The northwestern region of Pakistan has 85 percent of the country's poultry farms, BBC News reported. It was one of the regions hit by bird flu last year, and thousands of birds were killed to prevent the spread of the disease.


Scientists Discover Antibiotic-Resistant Bacteria in Soil

Hundreds of types of bacteria in soil that can eat antibiotics have been discovered by Harvard University researchers.

The discovery, published Friday in the journal Science, was made by scientists who collected soil samples from 11 locations in Massachusetts, Maine, Minnesota and Pennsylvania, the Associated Press reported.

Many of the bacteria from the soil samples could survive when put in laboratory dishes where antibiotics (18 different types) were the only source of nutrition.
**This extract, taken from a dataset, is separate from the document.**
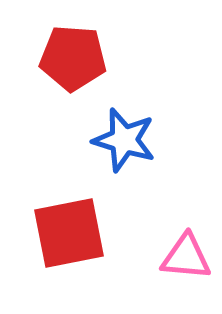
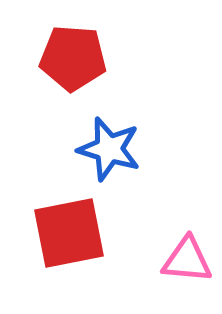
blue star: moved 15 px left, 9 px down
pink triangle: moved 1 px right, 3 px down
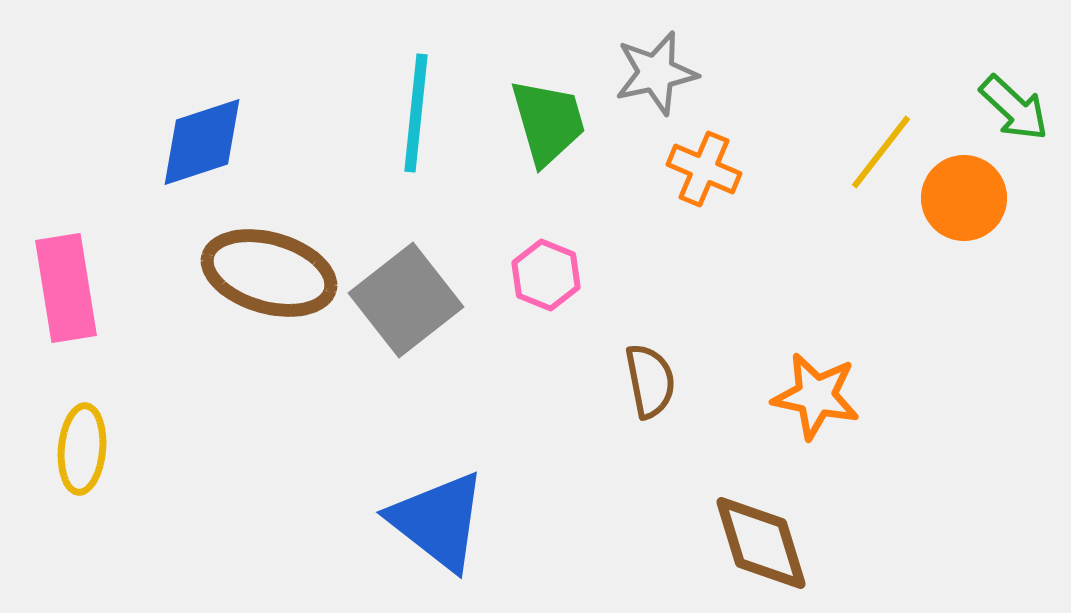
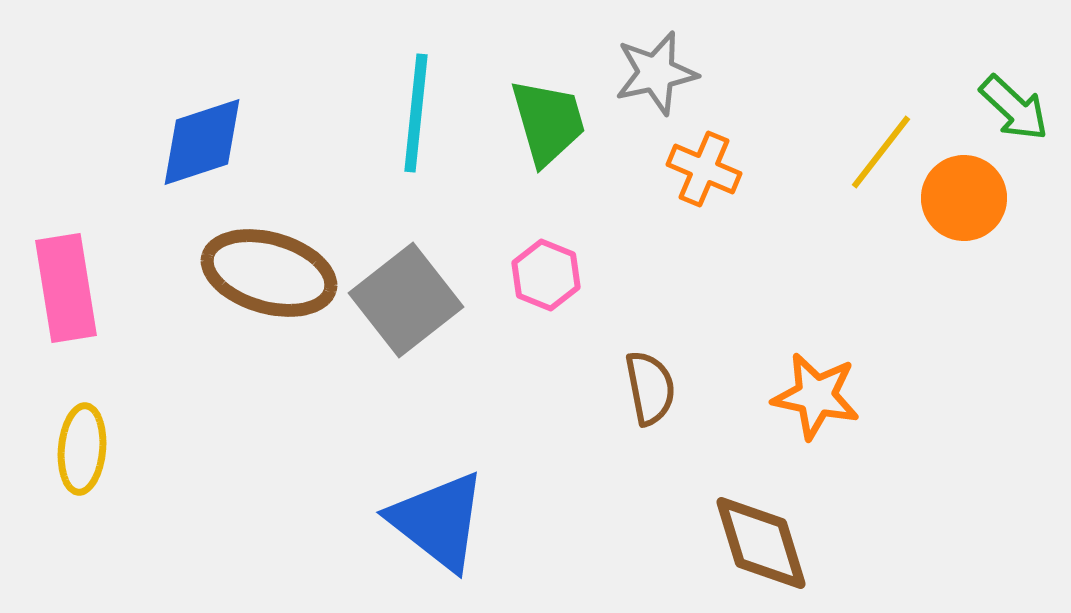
brown semicircle: moved 7 px down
Some of the bacteria could survive levels of antibiotics 50 to 100 times greater than what would be given to a patient.

Researchers are now trying to learn more about how these soil bacteria can survive exposure to antibiotics, the AP reported.

Learning more about these bacteria is important because more and more disease-causing bacteria are becoming resistant to antibiotics, and there's concern that some infections may soon become untreatable.


U.S. Identifies New Toys That Pose Choking Hazard

About 16,400 Imaginarium Multi-Sided Activity Centers and Jungle Activity Centers sold by Toys "R" Us are being recalled in the United States because small parts can detach from the toys and pose a choking hazard to young children.

There have been 12 reports of small parts detaching from the toys, but no reports of injuries, the U.S. Consumer Product Safety Commission said.

The Chinese-made toys were sold by Toys "R" Us from August 2007 through February 2008 for between $20 and $50. The recalled products have item numbers 69042 (multi-sided) and 69083 (jungle) printed on the back of the box, near the bar code.